Esse giro por um Nordeste novamente possível é retomado anos depois na parceria de Aïnouz com Marcelo Gomes em “Viajo Porque Preciso, Volto Porque Te Amo” (2009), que retrata um processo de neocolonialismo chinês do Ceará através das feiras comerciais povoadas por produtos fabricados no gigante asiático.

Ambos os filmes falam da liberdade de ir e vir de personagens atravessados por motos, caminhões, estradas e planos abertos.

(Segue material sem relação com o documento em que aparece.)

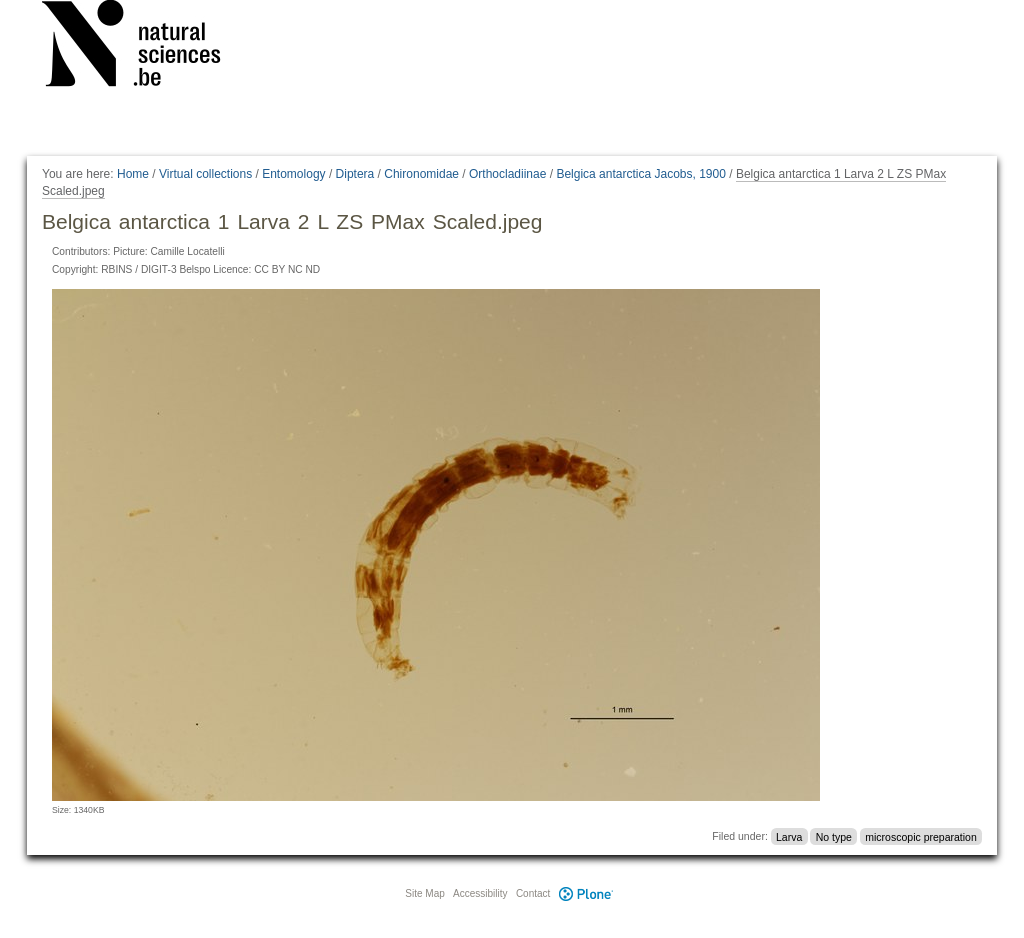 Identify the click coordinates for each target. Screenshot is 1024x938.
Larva (789, 836)
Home (133, 174)
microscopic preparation (920, 836)
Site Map (424, 893)
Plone (586, 893)
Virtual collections (205, 174)
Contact (533, 893)
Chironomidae (421, 174)
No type (834, 836)
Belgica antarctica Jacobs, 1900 (640, 174)
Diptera (355, 174)
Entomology (293, 174)
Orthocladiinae (507, 174)
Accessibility (480, 893) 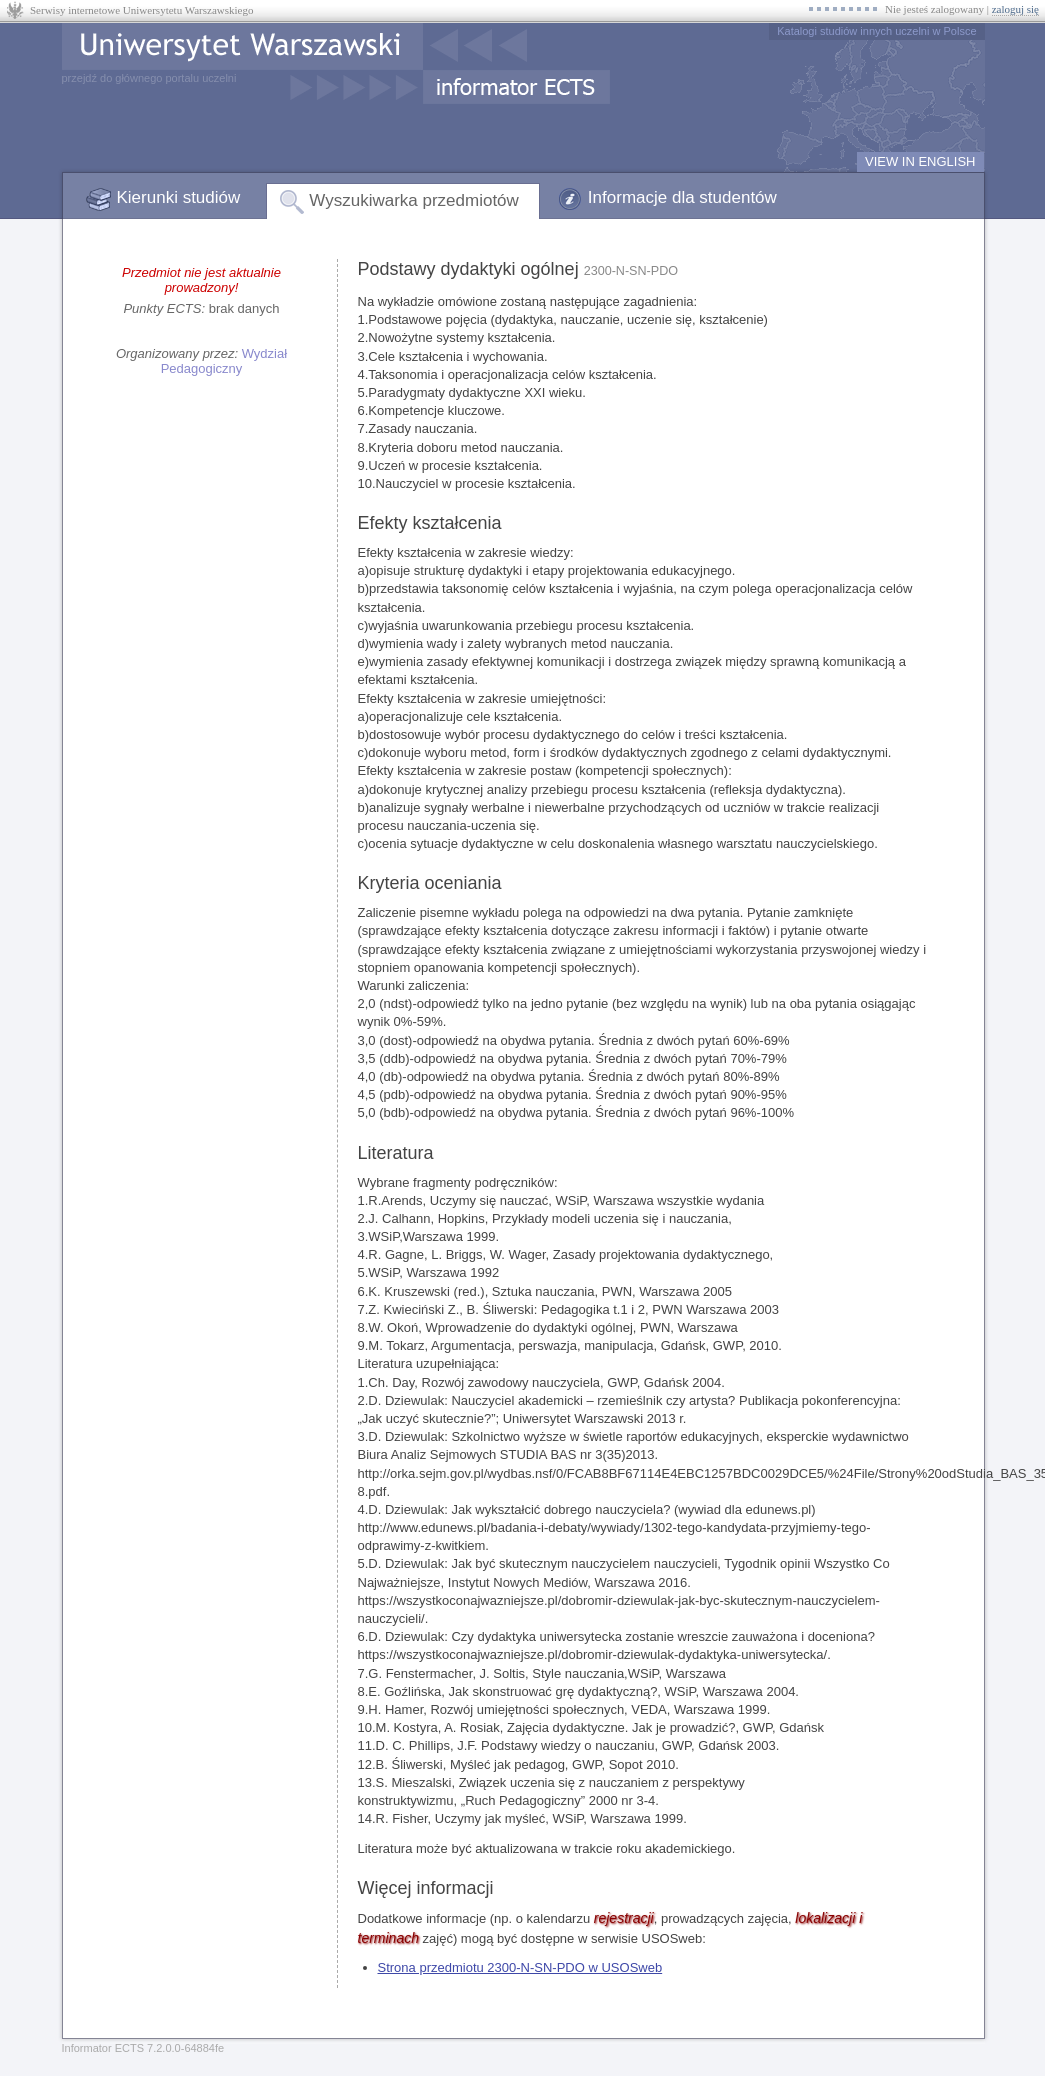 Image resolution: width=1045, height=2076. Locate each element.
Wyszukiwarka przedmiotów (414, 200)
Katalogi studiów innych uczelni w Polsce (876, 31)
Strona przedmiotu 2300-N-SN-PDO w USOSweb (520, 1967)
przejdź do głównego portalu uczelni (149, 78)
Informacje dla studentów (682, 197)
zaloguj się (1015, 9)
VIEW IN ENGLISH (920, 161)
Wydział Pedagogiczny (224, 361)
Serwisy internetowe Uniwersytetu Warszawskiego (141, 10)
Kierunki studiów (179, 197)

Tudo o que é simplesmente suprimido pela claustrofobia de um quarto de motel onde tudo explode — da tensão sexual entre o jovem e a atendente Dayana (Nataly Rocha), mulher do proprietário, à violência do homem caquético atraído e assombrado pela pulsão e testosterona que sobram no visitante — e que precisa ser compensada com álcool, controle, fetiches e brinquedos sexuais.

O poder é o sexo dos velhos, diria Leminsky.

Karïm compara o tesão latente do filme à experiência de voltar a trabalhar no país ao fim da pandemia. “O filme acaba trazendo esses dois elementos. O Heraldo é parte de uma geração que foi sequestrada e proibida de adentrar ao futuro. E durante esse processo o próprio Brasil foi sequestrado. Nós fomos quase mortos. Eu nunca tinha pensado no filme como um espaço metafórico do que a gente viveu na pandemia. Porque não foi escrito para isso”, resume. “Mas é completamente legítima essa leitura. Ele fala de seu tempo de maneira impressionante.”

Inconscientemente, completa o diretor, “Motel Destino” tem algo muito redentor. Novos tempos?